Bulgaria had highest road fatality rate in EU in 2023 – final official figures

Bulgaria had the highest road fatality rate in the European Union in 2023, the European Commission (EC) said on October 10, citing final official figures.

Bulgaria’s road fatality rate in 2023 was 82 per million inhabitants. A total of 526 people died in accidents on Bulgaria’s roads last year, according to the EC.

In second place was Romania, with 1545 road deaths, a rate of 81 per million inhabitants.

Bulgaria’s 2023 road fatality rate was one per cent lower than in 2022, was 16 per cent lower than in 2019 and 18 per cent lower than the country’s 2017-2019 average.

The EU said that in 2023, 20 400 people lost their lives in road crashes across the EU, marking a 1 per cent decrease from the previous year, with 46 road deaths per million inhabitants.
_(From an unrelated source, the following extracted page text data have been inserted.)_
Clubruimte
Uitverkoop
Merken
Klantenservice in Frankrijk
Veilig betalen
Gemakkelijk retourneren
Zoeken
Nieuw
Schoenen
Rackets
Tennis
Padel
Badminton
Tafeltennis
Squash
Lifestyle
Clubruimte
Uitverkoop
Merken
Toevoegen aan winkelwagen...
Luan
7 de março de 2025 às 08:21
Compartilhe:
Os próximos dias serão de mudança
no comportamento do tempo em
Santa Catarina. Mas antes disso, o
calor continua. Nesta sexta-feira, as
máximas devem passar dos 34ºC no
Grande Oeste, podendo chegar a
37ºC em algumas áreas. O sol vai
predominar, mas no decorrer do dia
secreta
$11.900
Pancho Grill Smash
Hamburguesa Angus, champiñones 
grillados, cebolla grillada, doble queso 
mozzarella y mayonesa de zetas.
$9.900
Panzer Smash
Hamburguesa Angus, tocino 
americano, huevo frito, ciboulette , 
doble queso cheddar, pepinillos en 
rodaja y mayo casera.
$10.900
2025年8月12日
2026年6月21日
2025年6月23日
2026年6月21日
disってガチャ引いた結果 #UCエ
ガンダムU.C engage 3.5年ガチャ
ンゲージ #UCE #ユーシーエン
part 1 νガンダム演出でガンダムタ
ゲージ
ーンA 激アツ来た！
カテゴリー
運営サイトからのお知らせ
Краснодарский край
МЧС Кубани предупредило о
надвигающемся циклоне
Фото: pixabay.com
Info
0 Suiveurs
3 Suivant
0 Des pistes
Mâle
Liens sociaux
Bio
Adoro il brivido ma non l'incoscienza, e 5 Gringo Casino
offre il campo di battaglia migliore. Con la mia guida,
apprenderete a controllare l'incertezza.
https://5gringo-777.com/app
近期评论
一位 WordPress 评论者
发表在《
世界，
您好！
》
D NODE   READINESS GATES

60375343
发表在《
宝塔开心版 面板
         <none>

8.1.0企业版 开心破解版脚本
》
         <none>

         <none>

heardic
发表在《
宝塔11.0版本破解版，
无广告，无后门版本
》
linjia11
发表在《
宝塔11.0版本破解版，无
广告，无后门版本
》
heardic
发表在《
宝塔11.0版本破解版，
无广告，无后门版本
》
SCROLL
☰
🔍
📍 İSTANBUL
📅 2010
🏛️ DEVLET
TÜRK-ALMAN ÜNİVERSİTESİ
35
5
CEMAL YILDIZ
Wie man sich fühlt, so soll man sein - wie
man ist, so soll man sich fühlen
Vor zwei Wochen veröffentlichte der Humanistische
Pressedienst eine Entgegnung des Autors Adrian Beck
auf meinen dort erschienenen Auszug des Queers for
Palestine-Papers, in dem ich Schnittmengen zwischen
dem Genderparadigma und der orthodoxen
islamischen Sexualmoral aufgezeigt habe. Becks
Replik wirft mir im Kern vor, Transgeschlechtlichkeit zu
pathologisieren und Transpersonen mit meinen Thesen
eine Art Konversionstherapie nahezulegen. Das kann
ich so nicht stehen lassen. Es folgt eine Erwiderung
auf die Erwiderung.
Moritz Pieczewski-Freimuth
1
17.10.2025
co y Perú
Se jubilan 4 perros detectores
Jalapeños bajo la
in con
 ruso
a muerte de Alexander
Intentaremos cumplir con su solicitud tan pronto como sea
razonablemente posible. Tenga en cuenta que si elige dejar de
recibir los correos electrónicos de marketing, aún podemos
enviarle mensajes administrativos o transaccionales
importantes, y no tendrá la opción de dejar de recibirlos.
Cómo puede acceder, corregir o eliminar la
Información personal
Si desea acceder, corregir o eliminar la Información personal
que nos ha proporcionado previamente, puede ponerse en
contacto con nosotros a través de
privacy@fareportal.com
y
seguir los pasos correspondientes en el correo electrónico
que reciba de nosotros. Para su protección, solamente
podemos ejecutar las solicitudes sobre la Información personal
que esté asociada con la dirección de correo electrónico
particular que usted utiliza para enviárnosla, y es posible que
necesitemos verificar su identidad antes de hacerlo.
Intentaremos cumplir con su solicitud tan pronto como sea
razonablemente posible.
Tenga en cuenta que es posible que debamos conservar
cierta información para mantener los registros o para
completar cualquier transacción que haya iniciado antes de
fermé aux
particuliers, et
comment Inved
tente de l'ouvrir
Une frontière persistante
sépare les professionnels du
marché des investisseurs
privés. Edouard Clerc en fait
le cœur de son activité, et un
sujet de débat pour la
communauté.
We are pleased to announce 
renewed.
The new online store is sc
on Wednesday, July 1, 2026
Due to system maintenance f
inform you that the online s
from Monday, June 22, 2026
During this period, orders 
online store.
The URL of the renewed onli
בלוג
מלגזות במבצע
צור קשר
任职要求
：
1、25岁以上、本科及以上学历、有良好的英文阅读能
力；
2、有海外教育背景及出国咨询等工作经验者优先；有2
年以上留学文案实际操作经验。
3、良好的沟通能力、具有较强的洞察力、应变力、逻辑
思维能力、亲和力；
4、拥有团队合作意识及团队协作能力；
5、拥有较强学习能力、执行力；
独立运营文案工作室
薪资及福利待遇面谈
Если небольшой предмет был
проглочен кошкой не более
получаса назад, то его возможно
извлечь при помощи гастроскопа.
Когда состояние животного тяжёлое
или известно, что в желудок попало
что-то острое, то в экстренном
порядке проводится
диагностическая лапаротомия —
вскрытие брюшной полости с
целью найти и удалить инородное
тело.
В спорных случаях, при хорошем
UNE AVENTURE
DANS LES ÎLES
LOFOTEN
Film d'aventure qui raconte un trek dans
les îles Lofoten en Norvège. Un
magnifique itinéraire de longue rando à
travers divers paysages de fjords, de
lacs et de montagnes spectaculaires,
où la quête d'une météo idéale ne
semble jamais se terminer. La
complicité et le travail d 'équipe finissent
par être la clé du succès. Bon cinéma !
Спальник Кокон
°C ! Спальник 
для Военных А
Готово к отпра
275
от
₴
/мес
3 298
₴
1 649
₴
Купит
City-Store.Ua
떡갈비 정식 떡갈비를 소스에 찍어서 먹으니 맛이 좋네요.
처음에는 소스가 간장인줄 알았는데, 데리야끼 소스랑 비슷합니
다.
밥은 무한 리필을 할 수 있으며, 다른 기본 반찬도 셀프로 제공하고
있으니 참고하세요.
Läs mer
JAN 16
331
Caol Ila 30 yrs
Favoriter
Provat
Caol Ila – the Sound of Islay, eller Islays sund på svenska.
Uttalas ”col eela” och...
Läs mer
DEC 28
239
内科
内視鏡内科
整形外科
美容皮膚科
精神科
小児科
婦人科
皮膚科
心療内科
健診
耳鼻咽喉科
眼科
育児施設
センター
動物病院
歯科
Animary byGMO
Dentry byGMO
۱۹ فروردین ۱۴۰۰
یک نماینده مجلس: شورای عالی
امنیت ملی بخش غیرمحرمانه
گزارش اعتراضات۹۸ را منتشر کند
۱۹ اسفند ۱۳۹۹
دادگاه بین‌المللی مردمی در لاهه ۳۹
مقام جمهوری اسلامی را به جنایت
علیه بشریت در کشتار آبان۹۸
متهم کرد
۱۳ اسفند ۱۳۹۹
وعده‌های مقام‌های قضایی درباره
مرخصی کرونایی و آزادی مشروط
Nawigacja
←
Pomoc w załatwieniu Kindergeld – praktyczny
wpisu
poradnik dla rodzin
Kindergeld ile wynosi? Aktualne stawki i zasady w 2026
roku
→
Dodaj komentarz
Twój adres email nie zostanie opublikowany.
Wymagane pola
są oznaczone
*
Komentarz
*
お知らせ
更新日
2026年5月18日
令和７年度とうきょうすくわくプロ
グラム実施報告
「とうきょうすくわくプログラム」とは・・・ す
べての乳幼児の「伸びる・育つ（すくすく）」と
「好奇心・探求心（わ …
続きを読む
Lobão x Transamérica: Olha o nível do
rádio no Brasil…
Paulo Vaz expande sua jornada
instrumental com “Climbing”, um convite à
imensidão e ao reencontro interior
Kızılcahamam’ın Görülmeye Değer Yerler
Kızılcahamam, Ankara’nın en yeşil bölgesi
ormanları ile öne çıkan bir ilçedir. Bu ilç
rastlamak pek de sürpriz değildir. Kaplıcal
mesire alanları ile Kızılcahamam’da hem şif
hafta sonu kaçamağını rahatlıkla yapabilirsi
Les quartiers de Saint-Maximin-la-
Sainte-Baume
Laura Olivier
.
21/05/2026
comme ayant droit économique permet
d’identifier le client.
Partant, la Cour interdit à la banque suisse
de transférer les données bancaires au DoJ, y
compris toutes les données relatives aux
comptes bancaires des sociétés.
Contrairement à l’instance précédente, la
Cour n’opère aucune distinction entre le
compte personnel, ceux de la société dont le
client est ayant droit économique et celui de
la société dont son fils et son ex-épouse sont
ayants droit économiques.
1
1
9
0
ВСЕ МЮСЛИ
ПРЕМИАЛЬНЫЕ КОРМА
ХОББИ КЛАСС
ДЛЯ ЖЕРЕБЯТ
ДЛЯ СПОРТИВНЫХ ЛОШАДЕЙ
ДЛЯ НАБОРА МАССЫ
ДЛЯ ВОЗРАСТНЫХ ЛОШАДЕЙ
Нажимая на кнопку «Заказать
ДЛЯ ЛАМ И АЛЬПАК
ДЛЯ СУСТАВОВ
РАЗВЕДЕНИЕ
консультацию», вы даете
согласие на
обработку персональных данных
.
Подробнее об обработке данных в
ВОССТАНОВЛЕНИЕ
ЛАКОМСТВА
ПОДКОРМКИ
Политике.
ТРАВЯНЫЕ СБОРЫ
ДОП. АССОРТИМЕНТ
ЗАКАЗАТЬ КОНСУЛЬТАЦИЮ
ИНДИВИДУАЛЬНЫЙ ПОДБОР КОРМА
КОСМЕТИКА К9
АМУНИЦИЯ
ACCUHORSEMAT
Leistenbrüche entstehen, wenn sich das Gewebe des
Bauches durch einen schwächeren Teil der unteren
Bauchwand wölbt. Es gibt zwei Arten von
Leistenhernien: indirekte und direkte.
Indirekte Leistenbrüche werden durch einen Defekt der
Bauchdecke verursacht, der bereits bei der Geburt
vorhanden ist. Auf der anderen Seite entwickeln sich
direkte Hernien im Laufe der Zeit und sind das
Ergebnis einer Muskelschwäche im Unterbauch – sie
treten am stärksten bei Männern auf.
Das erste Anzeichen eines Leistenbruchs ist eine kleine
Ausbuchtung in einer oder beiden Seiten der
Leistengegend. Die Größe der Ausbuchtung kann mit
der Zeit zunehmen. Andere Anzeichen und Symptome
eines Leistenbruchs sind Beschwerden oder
Although the longer-term trend shows a 10 per cent reduction compared to 2019, the current rate of decrease falls short of the EU’s intermediate goal to halve road death and serious injuries by 2030, which requires a 4.5 per cent annual reduction, the EC said.

Progress continues to be very uneven between member states, with Czechia, Cyprus, Poland, Romania and Finland registering their lowest figures since modern records began, the Commission said.

Poland reported a 35 per cent drop in the number of fatalities between 2019 and 2023 while Ireland reported an increase of 32 per cent.

The overall ranking of countries’ fatality rates has not changed significantly: Sweden and Denmark continue to have the safest roads, with 22 and 26 deaths per million inhabitants, respectively, while Bulgaria and Romania – in spite of improvements – reported the highest rates with respectively 82 and 81 fatalities per million inhabitants in 2023.

Currently, every week, about 400 people die in road crashes on European roads, the EC said.

It said that the EU is working towards “vision zero”, or the objective of eliminating road deaths and serious injuries by 2050.

“While the Commission has been a strong driver of action on the EU level, achieving this goal requires cooperative action on national and local level as well,” the EC said.

Annual road deaths almost halved between 2001 and 2010, but progress has been slowing down since the early 2010s, it said.

The figures published on October 10 are the definitive road fatality count for 2023, following the release of preliminary data in March 2024.

Preliminary figures for the first half of 2024 indicate that the number of deaths on EU roads has remained stable, compared to the same period in 2023.